As occupancy plummets, hotels face bankruptcy

by Stephanus Surjaputra on March 9, 2009

Famous for being used for the opening shots of Hawaii-Five-O, the Ilikai in Waikiki is facing foreclosure because its owner failed to repay a loan that’s due. The owner is trying to sell the hotel-condo and it may be forced to close if it can’t find a buyer.

Court-appointed commissioner George Van Buren said that customers won’t notice a difference in service. He says that it’s unlikely the property will close — but he can’t be sure of that.

Mark Woodworth of PKF Hospitality Research says that many more hotels will “lack the cash flow” needed to pay their monthly mortgages in 2009.

While it’s rare for hotels to close, they are cutting back on services to save money. Fewer restaurants will open, room service hours will be cut and there will be fewer people working the front desk and the bell stand.

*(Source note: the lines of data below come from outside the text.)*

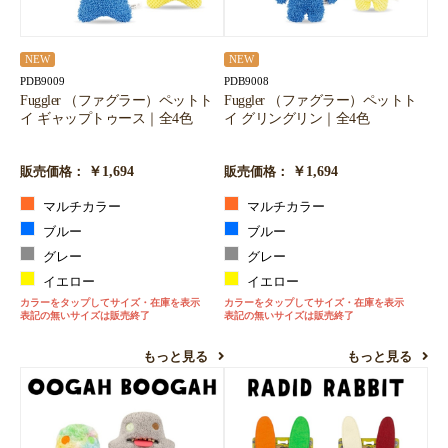
NEW
NEW
PDB9009
PDB9008
Fuggler （ファグラー）ペットト
Fuggler （ファグラー）ペットト
イ ギャップトゥース｜全4色
イ グリングリン｜全4色
￥1,694
￥1,694
販売価格：
販売価格：
マルチカラー
マルチカラー
ブルー
ブルー
グレー
グレー
イエロー
イエロー
カラーをタップしてサイズ・在庫を表示
カラーをタップしてサイズ・在庫を表示
表記の無いサイズは販売終了
表記の無いサイズは販売終了
もっと見る
もっと見る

Among other large hotels that have undergone foreclosure or under notice for foreclosure: Renaissance Grand & Suites Hotel in St. Louis, and W Hotel and InterContinental Montelucia Resort, both in Scottsdale, Ariz. Owners of Ritz-Carlton Lake Las Vegas, Sheraton Downtown Orlando and The Tropicana in Las Vegas have filed for bankruptcy. MGM Mirage said this month that it “might not be able to stay in compliance” with a loan, which could lead to default.

Hotel operators say that it’s business as usual, but hotel consultant Richard Warnick suggests going with hotels that have been around for a while.

Bob Eaton of PKF Capital says those booking large weddings or meetings read the contract carefully. If a hotel goes bankrupt, they are considered unsecured creditors, which means they will be the last to be paid.